This project studies the security vulnerabilities of Federated Learning (FL) systems under data poisoning and backdoor attacks, and evaluates the effectiveness of robust aggregation techniques in defending against malicious clients.
Using a simulated federated environment, the project demonstrates how adversarial participants can compromise a global model — and how alternative aggregation strategies can significantly reduce attack success while preserving model performance.
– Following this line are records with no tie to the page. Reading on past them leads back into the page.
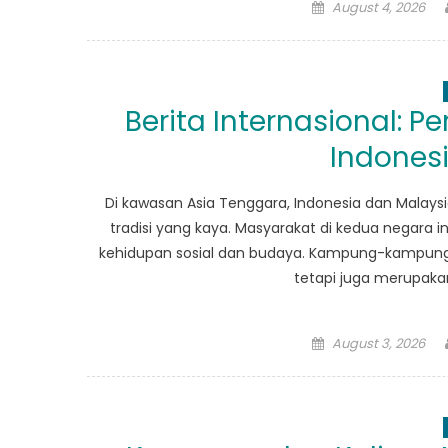
Posted
August 4, 2026
on
Berita Internasional:
Indones
Di kawasan Asia Tenggara, Indonesia dan Malay
tradisi yang kaya. Masyarakat di kedua negara 
kehidupan sosial dan budaya. Kampung-kampung d
tetapi juga merupakan
Posted
August 3, 2026
on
- Simulated Federated Learning setup using Flower (FLwr)
- Implementation of label-flip and backdoor poisoning attacks
- Comparative analysis of FedAvg, Trimmed Mean, Krum, and FoolsGold
- Evaluation based on Accuracy and Attack Success Rate (ASR)
- Focus on security–accuracy trade-offs in decentralized learning
Federated Learning enables multiple clients to collaboratively train a shared model without exchanging raw data, making it well-suited for privacy-sensitive applications such as healthcare and finance.
However, the decentralized nature of FL introduces security risks. Malicious clients can manipulate local updates to:
- Corrupt the global model
- Introduce hidden backdoors
- Degrade system reliability without noticeable accuracy loss
This project explores these vulnerabilities and evaluates defense mechanisms through controlled experimentation.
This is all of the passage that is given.